WHAT TO WORK ON
From the listing below, output only the lines starting at the line that has "Datos patrimoniales (125, 2250)" and ending at the line that has "polityką prywatności i cookies (385, 1825)", exactly as they appear, ends included.
————————
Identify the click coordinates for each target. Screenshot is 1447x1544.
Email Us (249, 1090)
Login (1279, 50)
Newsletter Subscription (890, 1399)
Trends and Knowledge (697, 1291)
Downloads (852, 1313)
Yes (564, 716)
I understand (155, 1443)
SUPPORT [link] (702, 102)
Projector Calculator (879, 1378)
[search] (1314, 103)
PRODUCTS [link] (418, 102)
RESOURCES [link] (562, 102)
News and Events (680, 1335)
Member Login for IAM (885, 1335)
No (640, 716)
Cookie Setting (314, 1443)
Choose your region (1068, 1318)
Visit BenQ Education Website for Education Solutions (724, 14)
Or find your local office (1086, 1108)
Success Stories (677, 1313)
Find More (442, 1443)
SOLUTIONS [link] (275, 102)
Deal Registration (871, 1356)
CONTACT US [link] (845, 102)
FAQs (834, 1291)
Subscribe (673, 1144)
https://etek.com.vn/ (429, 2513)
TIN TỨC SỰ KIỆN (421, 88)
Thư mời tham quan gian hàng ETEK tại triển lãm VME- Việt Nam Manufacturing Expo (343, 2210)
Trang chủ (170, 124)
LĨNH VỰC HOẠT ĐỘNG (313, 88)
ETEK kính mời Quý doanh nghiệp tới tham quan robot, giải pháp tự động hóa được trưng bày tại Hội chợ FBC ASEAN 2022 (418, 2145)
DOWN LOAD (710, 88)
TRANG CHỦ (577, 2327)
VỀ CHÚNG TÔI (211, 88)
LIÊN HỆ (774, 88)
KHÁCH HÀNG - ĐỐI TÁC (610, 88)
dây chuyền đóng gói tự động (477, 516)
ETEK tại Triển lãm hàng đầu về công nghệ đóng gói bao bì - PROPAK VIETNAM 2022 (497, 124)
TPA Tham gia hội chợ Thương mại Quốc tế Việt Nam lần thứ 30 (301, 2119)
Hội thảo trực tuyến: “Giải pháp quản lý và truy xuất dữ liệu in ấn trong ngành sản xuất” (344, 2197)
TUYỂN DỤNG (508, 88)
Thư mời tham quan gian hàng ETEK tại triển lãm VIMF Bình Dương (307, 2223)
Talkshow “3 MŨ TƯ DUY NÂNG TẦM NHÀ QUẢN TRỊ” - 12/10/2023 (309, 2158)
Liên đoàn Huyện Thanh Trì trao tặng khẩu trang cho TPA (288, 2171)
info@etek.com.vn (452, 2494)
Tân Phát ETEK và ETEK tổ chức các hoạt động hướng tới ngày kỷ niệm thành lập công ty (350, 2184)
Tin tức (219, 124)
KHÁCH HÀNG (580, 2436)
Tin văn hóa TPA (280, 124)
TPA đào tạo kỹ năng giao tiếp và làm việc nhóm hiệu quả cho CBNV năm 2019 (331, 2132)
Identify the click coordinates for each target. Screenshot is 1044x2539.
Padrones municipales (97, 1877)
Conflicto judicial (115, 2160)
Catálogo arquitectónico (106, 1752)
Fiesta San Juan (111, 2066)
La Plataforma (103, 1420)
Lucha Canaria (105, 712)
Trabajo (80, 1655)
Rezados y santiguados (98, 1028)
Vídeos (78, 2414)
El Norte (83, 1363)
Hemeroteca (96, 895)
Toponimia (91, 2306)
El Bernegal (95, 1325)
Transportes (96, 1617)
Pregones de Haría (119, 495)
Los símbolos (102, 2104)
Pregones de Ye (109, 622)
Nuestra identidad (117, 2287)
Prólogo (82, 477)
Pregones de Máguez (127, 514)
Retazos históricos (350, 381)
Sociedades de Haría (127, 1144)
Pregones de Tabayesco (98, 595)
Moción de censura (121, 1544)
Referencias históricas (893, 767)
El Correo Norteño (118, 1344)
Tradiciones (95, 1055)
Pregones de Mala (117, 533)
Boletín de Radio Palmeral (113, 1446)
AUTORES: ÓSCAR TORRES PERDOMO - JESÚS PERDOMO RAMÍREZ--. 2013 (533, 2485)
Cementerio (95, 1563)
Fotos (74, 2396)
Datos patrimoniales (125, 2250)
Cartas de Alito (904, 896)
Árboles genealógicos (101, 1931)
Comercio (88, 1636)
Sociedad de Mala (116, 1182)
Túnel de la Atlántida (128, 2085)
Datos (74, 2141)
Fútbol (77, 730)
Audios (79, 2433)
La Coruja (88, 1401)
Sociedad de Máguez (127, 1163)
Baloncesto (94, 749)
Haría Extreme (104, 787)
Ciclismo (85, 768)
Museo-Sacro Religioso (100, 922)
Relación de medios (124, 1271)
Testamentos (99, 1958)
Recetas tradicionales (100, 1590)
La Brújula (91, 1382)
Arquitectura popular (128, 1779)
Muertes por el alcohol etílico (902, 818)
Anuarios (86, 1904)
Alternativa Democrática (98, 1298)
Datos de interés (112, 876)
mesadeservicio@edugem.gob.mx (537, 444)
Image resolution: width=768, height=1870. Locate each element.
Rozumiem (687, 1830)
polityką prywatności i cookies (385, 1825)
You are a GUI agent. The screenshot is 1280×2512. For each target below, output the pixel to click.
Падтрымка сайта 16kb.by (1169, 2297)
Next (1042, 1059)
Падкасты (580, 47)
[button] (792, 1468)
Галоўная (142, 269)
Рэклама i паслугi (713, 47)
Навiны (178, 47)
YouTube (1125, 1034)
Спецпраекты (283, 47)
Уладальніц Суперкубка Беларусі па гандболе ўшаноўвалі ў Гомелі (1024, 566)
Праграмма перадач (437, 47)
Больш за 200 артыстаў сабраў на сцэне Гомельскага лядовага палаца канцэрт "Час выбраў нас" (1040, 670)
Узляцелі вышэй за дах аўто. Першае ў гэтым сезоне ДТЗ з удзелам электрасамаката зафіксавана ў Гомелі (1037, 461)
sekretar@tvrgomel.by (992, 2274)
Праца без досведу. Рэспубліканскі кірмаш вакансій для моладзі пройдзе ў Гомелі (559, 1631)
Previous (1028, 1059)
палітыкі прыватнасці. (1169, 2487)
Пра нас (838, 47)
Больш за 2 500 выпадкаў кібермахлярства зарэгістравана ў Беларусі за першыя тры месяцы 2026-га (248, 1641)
————————
COMPLETED TASK
Datos patrimoniales (125, 2250)
Cartas de Alito (904, 896)
Árboles genealógicos (101, 1931)
Comercio (88, 1636)
Sociedad de Mala (116, 1182)
Túnel de la Atlántida (128, 2085)
Datos (74, 2141)
Fútbol (77, 730)
Audios (79, 2433)
La Coruja (88, 1401)
Sociedad de Máguez (127, 1163)
Baloncesto (94, 749)
Haría Extreme (104, 787)
Ciclismo (85, 768)
Museo-Sacro Religioso (100, 922)
Relación de medios (124, 1271)
Testamentos (99, 1958)
Recetas tradicionales (100, 1590)
La Brújula (91, 1382)
Arquitectura popular (128, 1779)
Muertes por el alcohol etílico (902, 818)
Anuarios (86, 1904)
Alternativa Democrática (98, 1298)
Datos de interés (112, 876)
mesadeservicio@edugem.gob.mx (537, 444)
Image resolution: width=768, height=1870. Locate each element.
Rozumiem (687, 1830)
polityką prywatności i cookies (385, 1825)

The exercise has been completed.